Brian Schmetzer turned his absent player into an element of strength. When Joevin Jones went AWOL it meant that Nouhou went from part-timer to fully featured left back. When Jones came back, the changing room may have been tense, but not tense enough that rumors got out. In the modern era this is stunning.
Managing personalities as big as Clint Dempsey and as laid back as Chad Marshall (except for after that final whistle at BMO) can be a challenge. With players across the age spectrum and from four different continents, forging a unified personality is an enormous challenge, but if one thing was clear by the end of 2017 it was that they play off each other, and they play for us. Even the most mercenary of players in 2017 (Jones) didn’t quit after signing his next contract.
It’s important that players know their roles within their story-season. That awareness helps when trouble comes up — and trouble will always come up, because no matter how much love and friendship you share, personality conflicts are inevitable. It’s how we repair those conflicts that matters as much as anything, whether you are a shape-changing druid that turns into a badger, or a defensive midfielder.

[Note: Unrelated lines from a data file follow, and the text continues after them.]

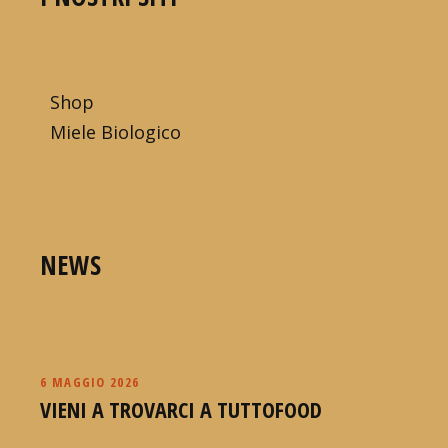
Shop
Miele Biologico
NEWS
6 MAGGIO 2026
VIENI A TROVARCI A TUTTOFOOD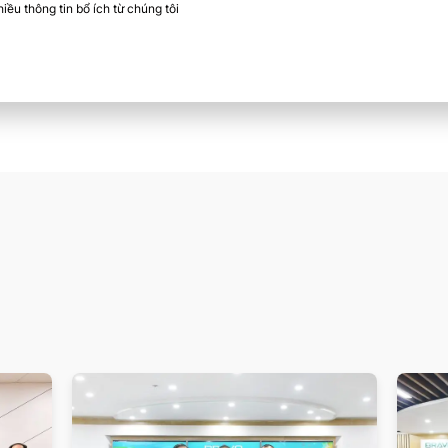
ều thông tin bổ ích từ chúng tôi​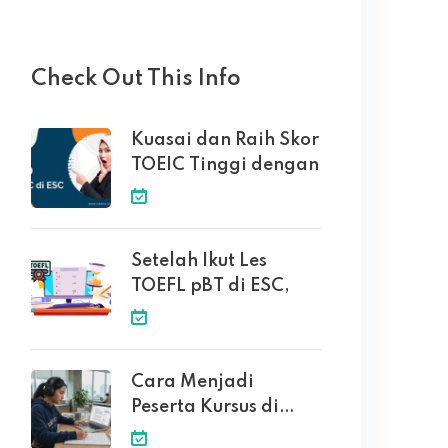
Check Out This Info
Kuasai dan Raih Skor
TOEIC Tinggi dengan
Setelah Ikut Les
TOEFL pBT di ESC,
Cara Menjadi
Peserta Kursus di
English Solution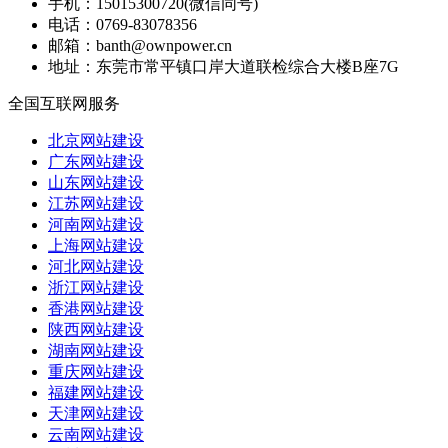
手机：
15015300720(微信同号)
电话：
0769-83078356
邮箱：
banth@ownpower.cn
地址：
东莞市常平镇口岸大道联检综合大楼B座7G
全国互联网服务
北京网站建设
广东网站建设
山东网站建设
江苏网站建设
河南网站建设
上海网站建设
河北网站建设
浙江网站建设
香港网站建设
陕西网站建设
湖南网站建设
重庆网站建设
福建网站建设
天津网站建设
云南网站建设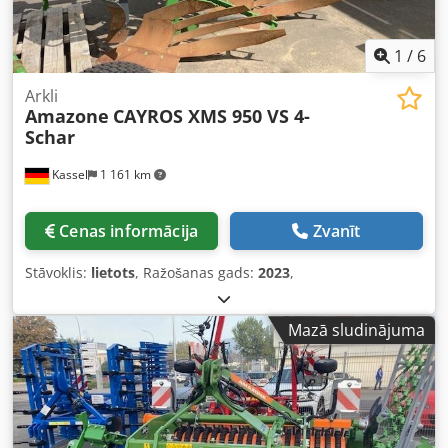
1
/
6
Arkli
Amazone
CAYROS XMS 950 VS 4-
Schar
Kassel
1 161 km
Cenas informācija
Zvanīt
Stāvoklis:
lietots
, Ražošanas gads:
2023
,
Mazā sludinājuma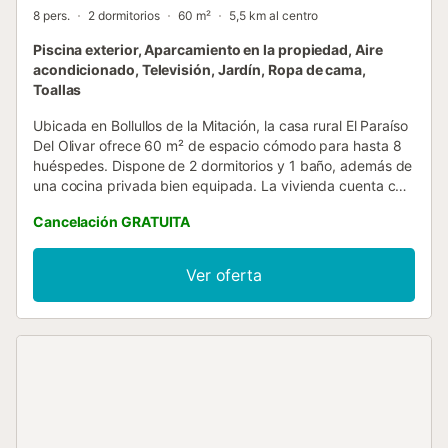
8 pers.
2 dormitorios
60 m²
5,5 km al centro
Piscina exterior, Aparcamiento en la propiedad, Aire
acondicionado, Televisión, Jardín, Ropa de cama,
Toallas
Ubicada en Bollullos de la Mitación, la casa rural El Paraíso
Del Olivar ofrece 60 m² de espacio cómodo para hasta 8
huéspedes. Dispone de 2 dormitorios y 1 baño, además de
una cocina privada bien equipada. La vivienda cuenta con
aire acondicionado y calefacción en el salón, televisión y
Cancelación GRATUITA
lavadora para mayor comodidad. El jardín y la terraza
cubierta invitan a relajarse al aire libre. La piscina exterior
privada es ideal para refrescarse y desconectar durante la
Ver oferta
estancia, disponible de junio a septiembre. Hay
aparcamiento compartido en el recinto con 4 plazas
disponibles. Se permite traer 1 mascota durante la visita.
No se permiten eventos en la propiedad. Es importante
tener en cuenta que en la finca hay perros y otros
animales. La propiedad se encuentra a 1 km de Skydive
Spain, a 500 metros del bosque suspendido y a 20 km de
Sevilla....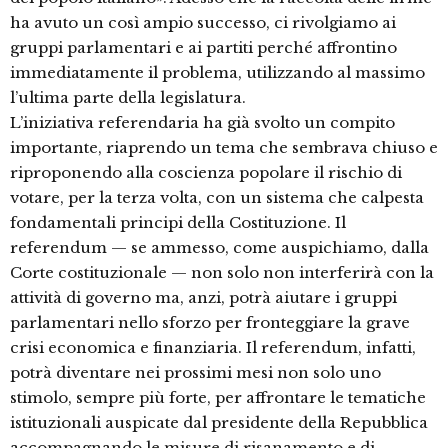
ha avuto un così ampio successo, ci rivolgiamo ai
gruppi parlamentari e ai partiti perché affrontino
immediatamente il problema, utilizzando al massimo
l’ultima parte della legislatura.
L’iniziativa referendaria ha già svolto un compito
importante, riaprendo un tema che sembrava chiuso e
riproponendo alla coscienza popolare il rischio di
votare, per la terza volta, con un sistema che calpesta
fondamentali principi della Costituzione. Il
referendum — se ammesso, come auspichiamo, dalla
Corte costituzionale — non solo non interferirà con la
attività di governo ma, anzi, potrà aiutare i gruppi
parlamentari nello sforzo per fronteggiare la grave
crisi economica e finanziaria. Il referendum, infatti,
potrà diventare nei prossimi mesi non solo uno
stimolo, sempre più forte, per affrontare le tematiche
istituzionali auspicate dal presidente della Repubblica
accompagnando le misure di risanamento e di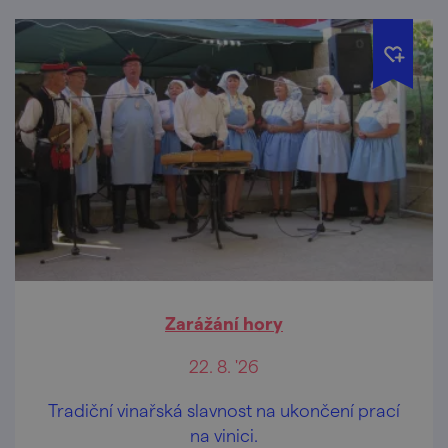
Zarážání hory
22. 8. '26
Tradiční vinařská slavnost na ukončení prací
na vinici.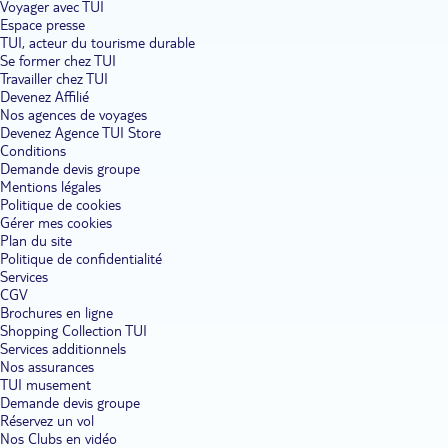
Voyager avec TUI
étals chamarrés de ce marché typique, lieu incontournable si vous
Espace presse
voulez vous procurer des souvenirs et des objets d'artisanat local.
Votre hôtel ou votre club à Agadir vous propose aussi de vous
TUI, acteur du tourisme durable
joindre à une excursion vers Essaouira, pour découvrir les
Se former chez TUI
techniques ancestrales de travail du bois des ébénistes. La baie
Travailler chez TUI
d'Agadir, avec son sable fin et ses cocotiers, répond à vos envies de
Devenez Affilié
détente et de farniente. Taroudant, l'une des plus anciennes villes
Nos agences de voyages
du pays, vous reçoit à quelques kilomètres de votre établissement.
Devenez Agence TUI Store
Conditions
Visiter Agadir pour découvrir les paysages marocains.
L'un des
Demande devis groupe
points forts d'Agadir, c'est sa situation exceptionnelle à quelques
Mentions légales
kilomètres de l'Atlas et de la route du Miel, entre oasis
Politique de cookies
miraculeuses et canyons profonds. Visiter Agadir, c'est se donner
l'opportunité de contempler des paysages authentiques, qui se
Gérer mes cookies
gagnent à la faveur d'une promenade en 4x4 ou en minibus. Optez
Plan du site
pour une escapade haute en couleur sur les routes de l'Anti-Atlas,
Politique de confidentialité
à destination de Tafraout, une ville aux surprenantes maisons ocre
Services
et roses accrochées à la falaise. Autre point fort d'Agadir : la
CGV
proximité de la route du Miel, l'un des itinéraires les plus
Brochures en ligne
renommés du Maroc. Les ruches se dressent çà et là sur une voie
Shopping Collection TUI
qui culmine à 1 300 mètres d'altitude et serpente entre les
Services additionnels
palmiers, les gorges et les oasis. L'excursion comprend la visite de
villages berbères aux modes de vie multiséculaires. Une halte à la
Nos assurances
Vallée des Oiseaux, parc animalier au centre d'Agadir abritant des
TUI musement
espèces comme le flamant rose ou le singe magot, comble les
Demande devis groupe
amoureux de la faune sauvage.
Réservez un vol
Nos Clubs en vidéo
Les hôtels et clubs à Agadir, un cadre idéal pour les familles et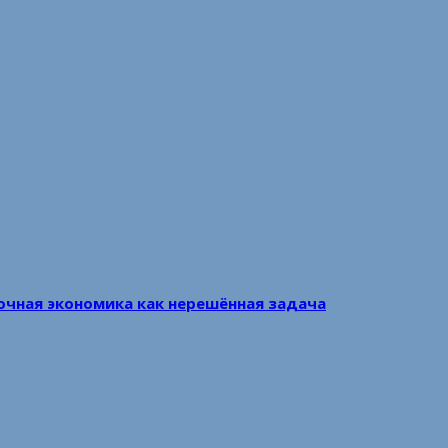
очная экономика как нерешённая задача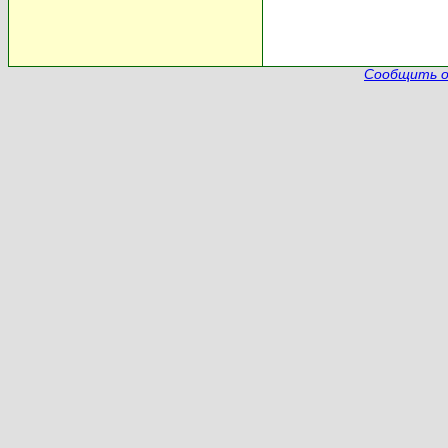
Сообщить о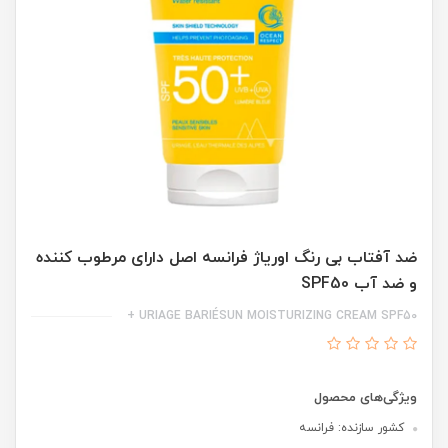
ضد آفتاب بی رنگ اوریاژ فرانسه اصل دارای مرطوب کننده
و ضد آب SPF50
URIAGE BARIÉSUN MOISTURIZING CREAM SPF50 +
ویژگی‌های محصول
کشور سازنده: فرانسه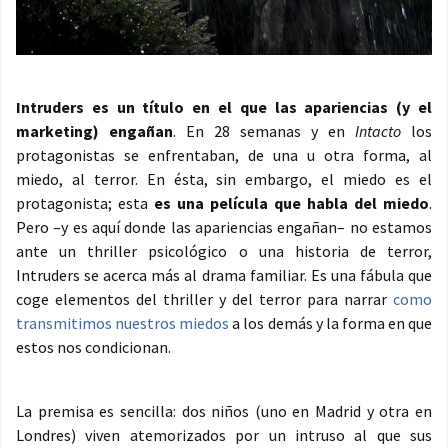
Intruders es un título en el que las apariencias (y el
marketing) engañan
. En 28 semanas y en
Intacto
los
protagonistas se enfrentaban, de una u otra forma, al
miedo, al terror. En ésta, sin embargo, el miedo es el
protagonista; esta
es una película que habla del miedo
.
Pero –y es aquí donde las apariencias engañan– no estamos
ante un thriller psicológico o una historia de terror,
Intruders se acerca más al drama familiar. Es una fábula que
coge elementos del thriller y del terror para narrar
como
transmitimos nuestros miedos
a los demás y la forma en que
estos nos condicionan.
La premisa es sencilla: dos niños (uno en Madrid y otra en
Londres) viven atemorizados por un intruso al que sus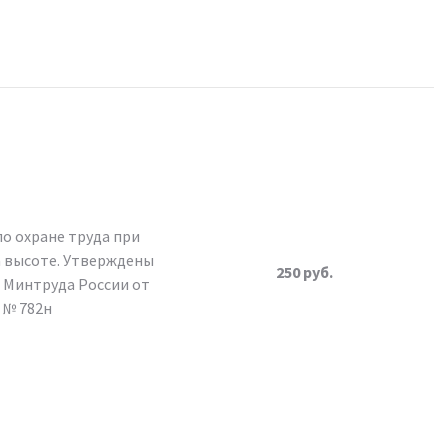
о охране труда при
а высоте. Утверждены
250 руб.
 Минтруда России от
0 № 782н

Sometimes the other side is bigger and badder than you
In the original Tomb of Horrors you die. You die often. There are traps. They surprise you and you die. The rare monsters are enough to kill you, too. But there were smart, well-built groups that could make their way through the maze, past the false passages, around the pitfalls, and sneak past the monsters beyond their abilities.
They would make it to the final room, and die.
Acererak is the original big, bad evil guy. He won so many more times than he lost. If your first encounter with Tomb of Horrors/Acererak is Ready Player One, you know this. If it is the original Gary Gygax module where you first met the arch-Lich, you know this. If you met Acererak through Tales of the Yawning Portal or Tomb of Annihilation, he’s a little weaker. Death wasn’t required then. In many ways the Sounders met Tomb of Annihilation before they met the Tomb of Horrors.
They won the first time they met the better team. That final on Dec. 10, 2016 was a meat-grinder, but good fortune came at the end. Unfortunately, the sequel in soccer was more like the original in DnD.
Again, it was a meat-grinder. But there were no heroics, no fortuitous natural 20 to save them. The Seattle Sounders lost because when you face the biggest and baddest you either need to be lucky or good, and hopefully both. On Dec. 9, 2017 the Seattle Sounders were neither.
But they made the final room and we’ll have memories of a journey that ended in failure, as 20 other teams ended in failure in 2017. Those memories are as much about why we sing, play, coach as the trophies.
Those memories do not die.
The Basic Rules for 5th edition Dungeons & Dragons are available for free. You can buy the core rulebooks online or at your favorite Friendly Local Gaming Store (mine is Shane’s Cards in Renton with a shoutout to Mox Boarding House in Bellevue).
This is not a sponsored post. I just love D&D.